RhetTbull / osxmetadata

Python package to read and write various MacOS extended attribute metadata such as tags/keywords and Finder comments from files. Includes CLI tool for reading/writing metadata.
MIT License
111 stars 2 forks source link

Backup File format: JSON compliant + Only includes set attributes + One line per record #75

Closed porg closed 1 year ago

porg commented 1 year ago

.osxmeta JSON v0.99.37

.osxmeta JSON v1.0.0 — This update brought 1 improvement but 2 disadvantages

Which together cause these downsides:

Proposed next JSON format

RhetTbull commented 1 year ago

JSON is a format for interoperability with computers, not humans.

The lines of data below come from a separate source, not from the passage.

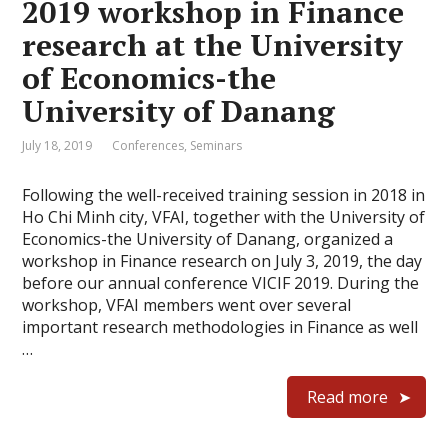
2019 workshop in Finance
research at the University
of Economics-the
University of Danang
July 18, 2019
Conferences
,
Seminars
Following the well-received training session in 2018 in
Ho Chi Minh city, VFAI, together with the University of
Economics-the University of Danang, organized a
workshop in Finance research on July 3, 2019, the day
before our annual conference VICIF 2019. During the
workshop, VFAI members went over several
important research methodologies in Finance as well
…
Read more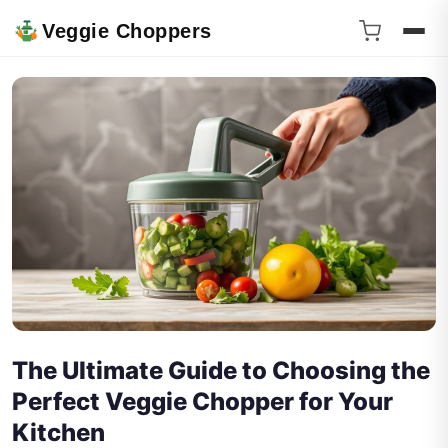
Veggie Choppers
The Ultimate Guide to Choosing the
Perfect Veggie Chopper for Your
Kitchen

There are many tools such as jq (brew install jq) and json_pp for working for json files. I'm using the json library from the standard python library to output the json using standard JSON indentation rules. The backup file is currently output with an indentation of 2 spaces to make it at least human inspectable (but the goal is machine readability, not human). There are tools such as jd (brew install jd) for doing structural diff of JSON already. I do not plan to change the format. Similar to the discussion on #73, I believe that command line tools should make use of other specialized command line tools rather than implement all functionality in a single tool

The suggestion to backup only attributes that are non-null is worth considering. Some file formats such as TOML do this by default. I'll take a look at adding a filter for null values before outputting the JSON but I need to first ensure there are no 2nd order effects on the restore process from doing so.

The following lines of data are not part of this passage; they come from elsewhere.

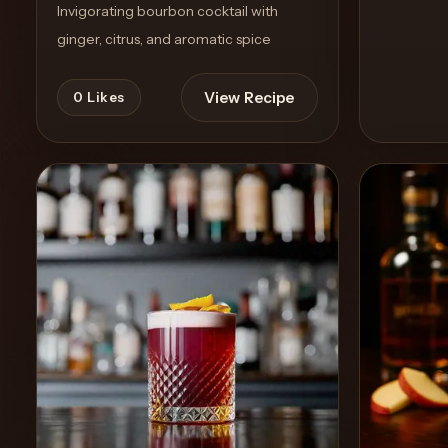
Invigorating bourbon cocktail with
ginger, citrus, and aromatic spice
View Recipe
0
Likes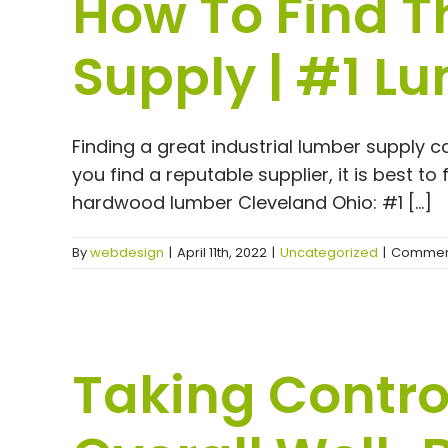
How To Find T
Supply | #1 L
Finding a great industrial lumber supply c
you find a reputable supplier, it is best t
hardwood lumber Cleveland Ohio: #1 [...]
By
webdesign
|
April 11th, 2022
|
Uncategorized
|
Comment
Taking Contro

RhetTbull commented 1 year ago

Version v1.1.0 strips null values from the backup JSON file. This fixes the issue of lots of null fields and improves readability somewhat. As stated above, I don't intend to fix the other formatting issues as I think there are other ways to address this (using 3rd party tools) and I'm content to use the python standard JSON library.

porg commented 1 year ago
RhetTbull commented 1 year ago

On the issue of formatting as human readible as possible if it comes at almost no extra development/maintenance/performance cost, I don't agree, but I respect.

From your original issue, I think what you want is every record on a single line but this is not human readable. The only alternative is to use JSON indentation, which osxmetadata now does, but that also means that arrays are broken across lines -- this is standard formatting for JSON. So I don't really understand the alternative you want (other than writing a custom JSON parser that doesn't follow JSON conventions).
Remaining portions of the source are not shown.